Collected data:
>>

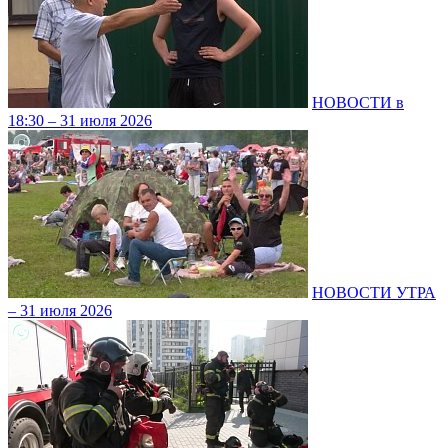
НОВОСТИ в
18:30 – 31 июля 2026
НОВОСТИ УТРА
– 31 июля 2026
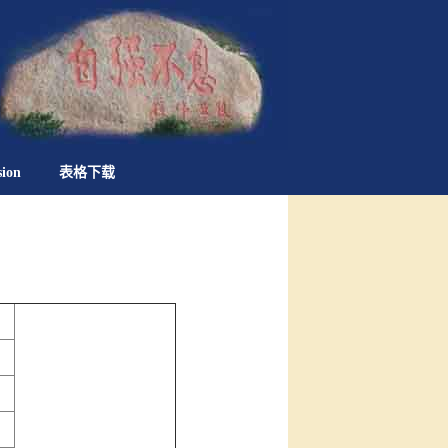
sion
表格下载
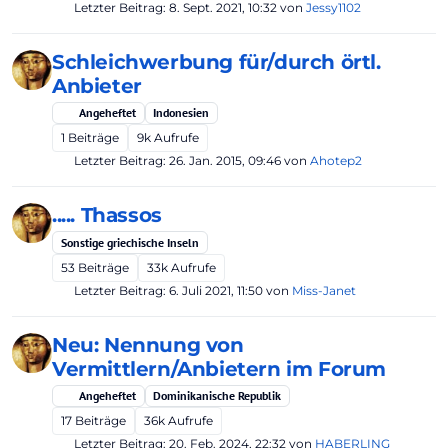
Letzter Beitrag:
8. Sept. 2021, 10:32
von
Jessy1102
Schleichwerbung für/durch örtl.
Anbieter
Angeheftet
Indonesien
1
Beiträge
9k
Aufrufe
Letzter Beitrag:
26. Jan. 2015, 09:46
von
Ahotep2
..... Thassos
Sonstige griechische Inseln
53
Beiträge
33k
Aufrufe
Letzter Beitrag:
6. Juli 2021, 11:50
von
Miss-Janet
Neu: Nennung von
Vermittlern/Anbietern im Forum
Angeheftet
Dominikanische Republik
17
Beiträge
36k
Aufrufe
Letzter Beitrag:
20. Feb. 2024, 22:32
von
HABERLING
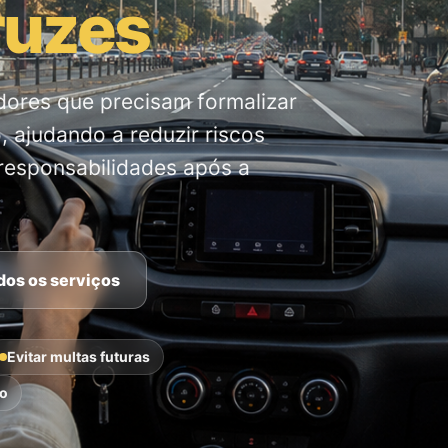
ruzes
dores que precisam formalizar
 ajudando a reduzir riscos
responsabilidades após a
dos os serviços
Evitar multas futuras
ão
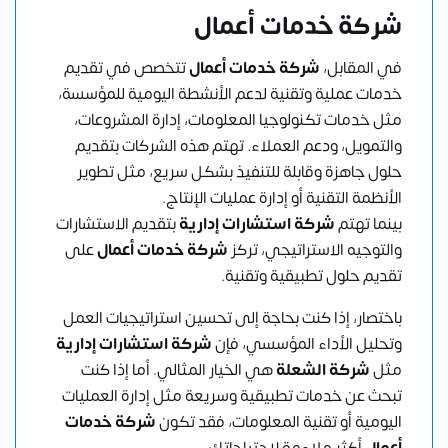
شركة خدمات أعمال
في المقابل،
شركة خدمات أعمال
تتخصص في تقديم
خدمات عملية وتقنية لدعم الأنشطة اليومية للمؤسسة،
مثل خدمات تكنولوجيا المعلومات، إدارة المشروعات،
والتمويل، ودعم العملاء. تهتم هذه الشركات بتقديم
حلول جاهزة وقابلة للتنفيذ بشكل سريع، مثل تطوير
الأنظمة التقنية أو إدارة عمليات الإنتاج.
بينما تهتم
شركة استشارات إدارية
بتقديم الاستشارات
والتوجيه الاستراتيجي، تركز
شركة خدمات أعمال
على
تقديم حلول تطبيقية وتقنية.
باختصار، إذا كنت بحاجة إلى تحسين استراتيجيات العمل
وتحليل الأداء المؤسسي، فإن
شركة استشارات إدارية
مثل
شركة الشعلة
هي الخيار المثالي. أما إذا كنت
تبحث عن خدمات تطبيقية وسريعة مثل إدارة العمليات
اليومية أو تقنية المعلومات، فقد تكون
شركة خدمات
أعمال
أكثر ملاءمة لاحتياجاتك.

<<

What the exercise asks :: Whenever a line above includes the string "بتقديم", copy it.

Result for this exercise ::
والتمويل، ودعم العملاء. تهتم هذه الشركات بتقديم
بتقديم الاستشارات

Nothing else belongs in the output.